§ **What is needed**
Go line by line through the data and copy those with the word "true".

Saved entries
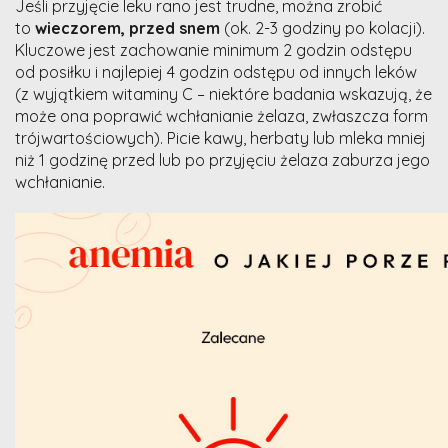
Jeśli przyjęcie leku rano jest trudne, można zrobić
to
wieczorem, przed snem
(ok. 2-3 godziny po kolacji).
Kluczowe jest zachowanie minimum 2 godzin odstępu
od posiłku i najlepiej 4 godzin odstępu od innych leków
(z wyjątkiem witaminy C – niektóre badania wskazują, że
może ona poprawić wchłanianie żelaza, zwłaszcza form
trójwartościowych). Picie kawy, herbaty lub mleka mniej
niż 1 godzinę przed lub po przyjęciu żelaza zaburza jego
wchłanianie.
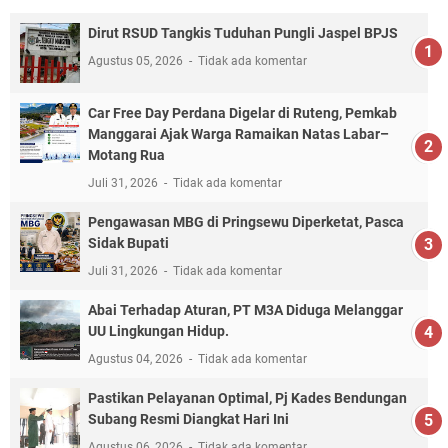
Dirut RSUD Tangkis Tuduhan Pungli Jaspel BPJS
Agustus 05, 2026
Tidak ada komentar
Car Free Day Perdana Digelar di Ruteng, Pemkab
Manggarai Ajak Warga Ramaikan Natas Labar–
Motang Rua
Juli 31, 2026
Tidak ada komentar
Pengawasan MBG di Pringsewu Diperketat, Pasca
Sidak Bupati
Juli 31, 2026
Tidak ada komentar
Abai Terhadap Aturan, PT M3A Diduga Melanggar
UU Lingkungan Hidup.
Agustus 04, 2026
Tidak ada komentar
Pastikan Pelayanan Optimal, Pj Kades Bendungan
Subang Resmi Diangkat Hari Ini
Agustus 06, 2026
Tidak ada komentar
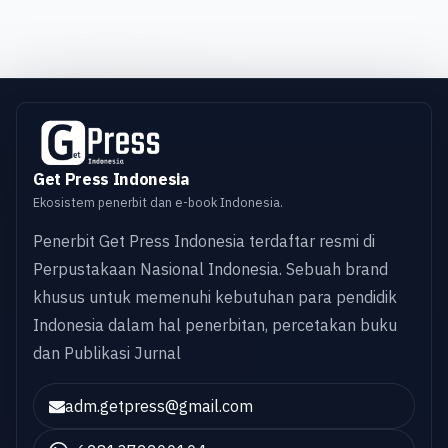
Get Press Indonesia
Ekosistem penerbit dan e-book Indonesia.
Penerbit Get Press Indonesia terdaftar resmi di
Perpustakaan Nasional Indonesia. Sebuah brand
khusus untuk memenuhi kebutuhan para pendidik
Indonesia dalam hal penerbitan, percetakan buku
dan Publikasi Jurnal
adm.getpress@gmail.com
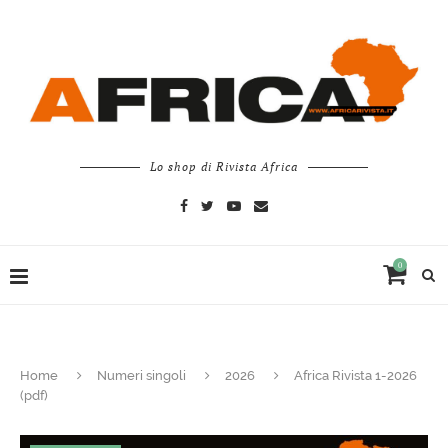
Lo shop di Rivista Africa
0
Home
Numeri singoli
2026
Africa Rivista 1-2026
(pdf)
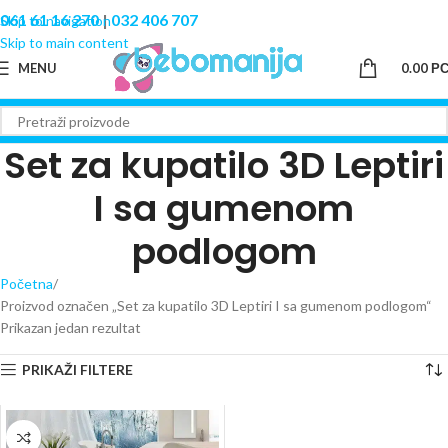
061 61 16 270
|
032 406 707
Skip to navigation
Skip to main content
MENU
0.00
Р
Set za kupatilo 3D Leptiri
I sa gumenom
podlogom
Početna
Proizvod označen „Set za kupatilo 3D Leptiri I sa gumenom podlogom“
Prikazan jedan rezultat
PRIKAŽI FILTERE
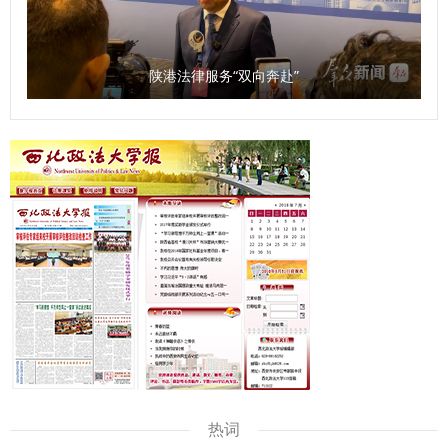
m 【陕西农村网】中国刑法学研究会2025年全国年会在西安
召开https://www.sxncb.com/2025-
11/25/content_11424906.html 【秦闻】中国刑法学研究会
陕港法律服务“双向奔赴”
2025年全国年会在西安召开
https://qinwen.sanqin.com/app/template/displayTemplate
/news/newsDetail/7130/11424910.html?isShare=true 【三
秦网】中国刑法学研究会2025年全国年会在西安召开
https://www.sanqin.com/2025-
11/25/content_11424905.html 【群众新闻】中国刑法学研
究会2025年全国年会在西安召开
https://xzzsx.sxdaily.com.cn/app/template/displayTemplat
e/news/newsDetail/7357/11424935.html?isShare=true
【中华网】中国刑法学研究会2025年全国年会在西安召开
https://m.business.china.com/toutiao/13004642/2025112
5/49020521.html 【华商报】中国刑法学研究会2025年全国
年会在西安召开
热词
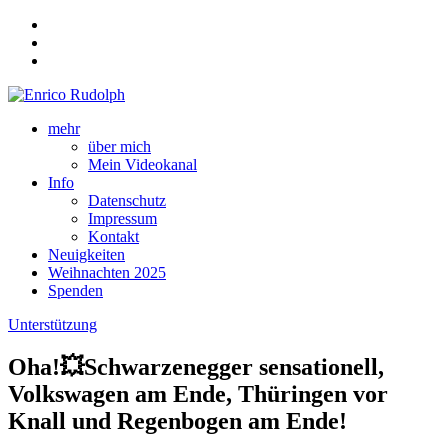
mehr
über mich
Mein Videokanal
Info
Datenschutz
Impressum
Kontakt
Neuigkeiten
Weihnachten 2025
Spenden
Unterstützung
Oha!💥Schwarzenegger sensationell,
Volkswagen am Ende, Thüringen vor
Knall und Regenbogen am Ende!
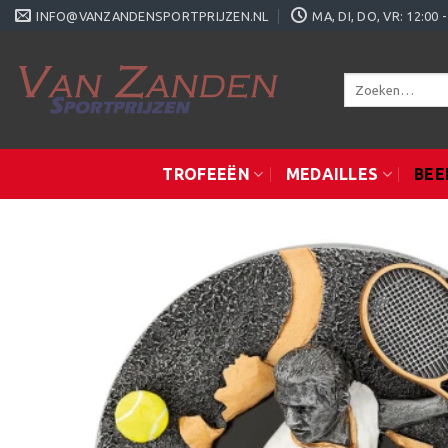
Ga
INFO@VANZANDENSPORTPRIJZEN.NL
MA, DI, DO, VR: 12:0
naar
inhoud
Zoeken
naar:
TROFEEËN
MEDAILLES
BEE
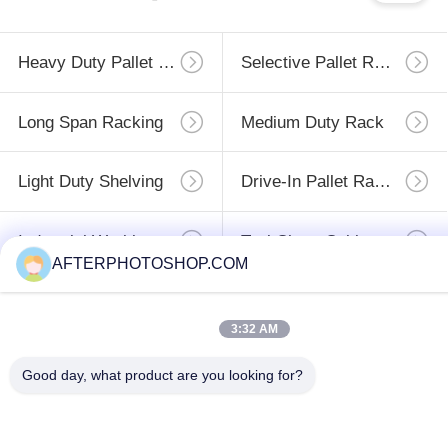
Heavy Duty Pallet Racking
Selective Pallet Racking
Long Span Racking
Medium Duty Rack
Light Duty Shelving
Drive-In Pallet Racking
Industrial Workbenches
Tool Chest Cabinet
AFTERPHOTOSHOP.COM
3:32 AM
สมัครสมาชิก
Good day, what product are you looking for?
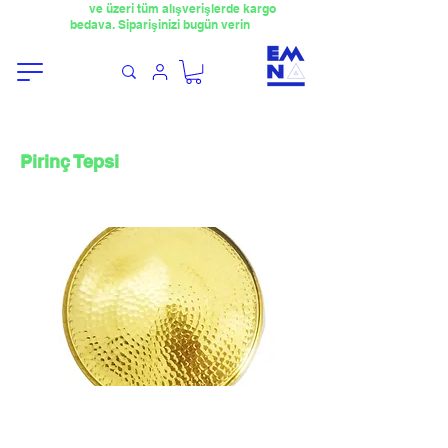
​4000TL
ve üzeri tüm alışverişlerde kargo
bedava. Siparişinizi bugün verin
Pirinç Tepsi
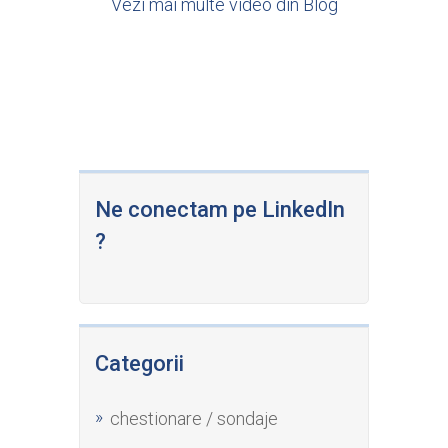
Vezi mai multe video din Blog
Ne conectam pe LinkedIn
?
Categorii
chestionare / sondaje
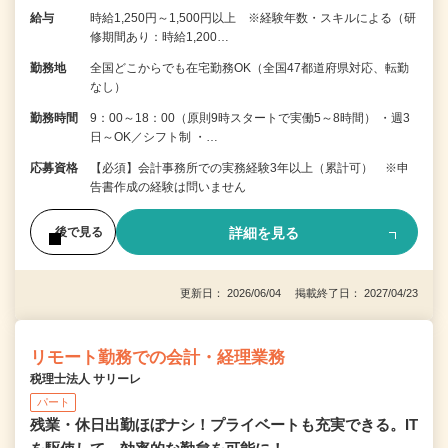
給与
時給1,250円～1,500円以上 ※経験年数・スキルによる（研
修期間あり：時給1,200…
勤務地
全国どこからでも在宅勤務OK（全国47都道府県対応、転勤
なし）
勤務時間
9：00～18：00（原則9時スタートで実働5～8時間） ・週3
日～OK／シフト制 ・…
応募資格
【必須】会計事務所での実務経験3年以上（累計可） ※申
告書作成の経験は問いません
詳細を見る
後で見る
更新日： 2026/06/04 掲載終了日： 2027/04/23
リモート勤務での会計・経理業務
税理士法人 サリーレ
パート
残業・休日出勤ほぼナシ！プライベートも充実できる。IT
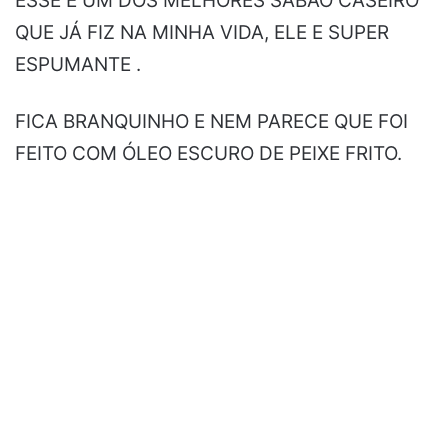
ESSE E UM DOS MELHORES SABÃO CASEIRO
QUE JÁ FIZ NA MINHA VIDA, ELE E SUPER
ESPUMANTE .
FICA BRANQUINHO E NEM PARECE QUE FOI
FEITO COM ÓLEO ESCURO DE PEIXE FRITO.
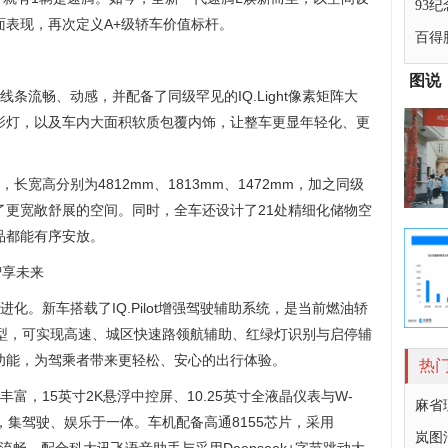
93
面表现，再次定义A+级轿车价值标杆。
百得
图说
条流畅、动感，并配备了同级罕见的IQ.Light像素矩阵大
影灯，以及车内大面积软质包覆内饰，让整车更显年轻化、更
宽高分别为4812mm、1813mm、1472mm，加之同级
来了更宽敞舒展的空间。同时，全车还设计了21处精细化储物空
品都能有序安放。
智享未来
化。新车搭载了IQ.Pilot增强驾驶辅助系统，是当前燃油轿
车型，可实现高速、城区快速路领航辅助、红绿灯识别与启停辅
功能，为驾乘者带来更轻松、安心的出行体验。
热
富，15英寸2K悬浮中控屏、10.25英寸全液晶仪表与W-
麻省
，集驾驶、娱乐于一体。车机配备高通8155芯片，采用
岚图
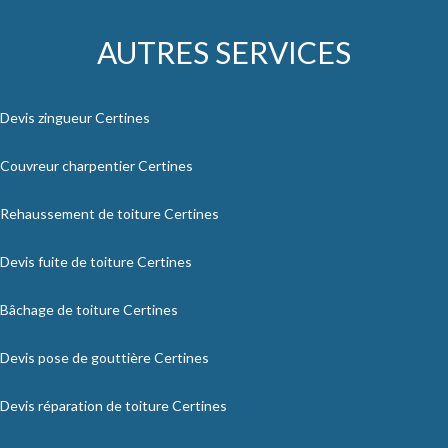
AUTRES SERVICES
Devis zingueur Certines
Couvreur charpentier Certines
Rehaussement de toiture Certines
Devis fuite de toiture Certines
Bâchage de toiture Certines
Devis pose de gouttière Certines
Devis réparation de toiture Certines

§ **Solution to the problem**
/news/newsDetail/7130/11424910.html?isShare=true 【三
e/news/newsDetail/7357/11424935.html?isShare=true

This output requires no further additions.